Requirement: Which lines of the data below contain "Материал"? Please show them all.

Working data:

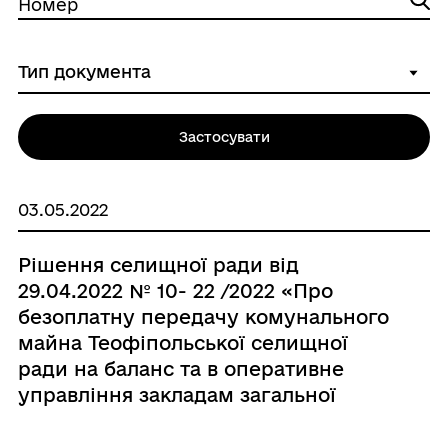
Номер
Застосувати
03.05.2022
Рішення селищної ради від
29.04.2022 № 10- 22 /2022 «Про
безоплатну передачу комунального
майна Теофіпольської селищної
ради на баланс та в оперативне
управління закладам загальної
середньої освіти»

==

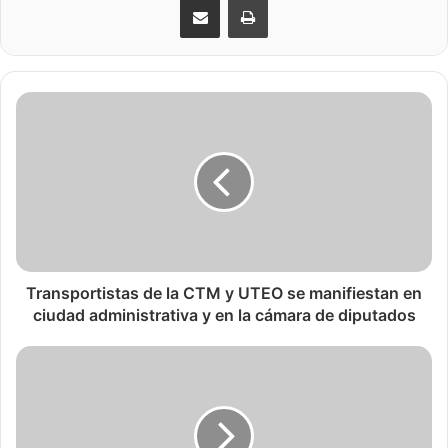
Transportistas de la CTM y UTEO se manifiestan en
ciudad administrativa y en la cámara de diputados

==

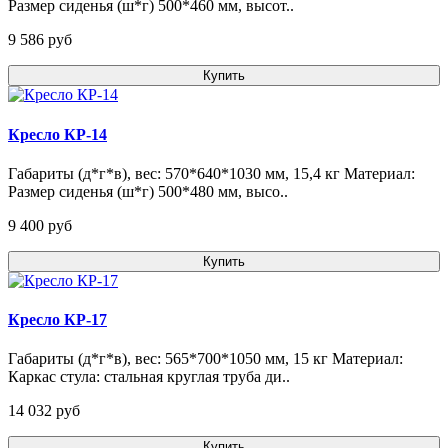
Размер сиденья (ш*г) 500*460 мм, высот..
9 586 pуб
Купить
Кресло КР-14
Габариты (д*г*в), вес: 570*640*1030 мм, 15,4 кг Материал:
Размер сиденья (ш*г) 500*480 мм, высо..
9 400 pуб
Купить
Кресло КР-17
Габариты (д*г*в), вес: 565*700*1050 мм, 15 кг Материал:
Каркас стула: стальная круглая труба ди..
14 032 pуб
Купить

Written response:
Габариты (д*г*в), вес: 570*640*1030 мм, 15,4 кг Материал:
Габариты (д*г*в), вес: 565*700*1050 мм, 15 кг Материал:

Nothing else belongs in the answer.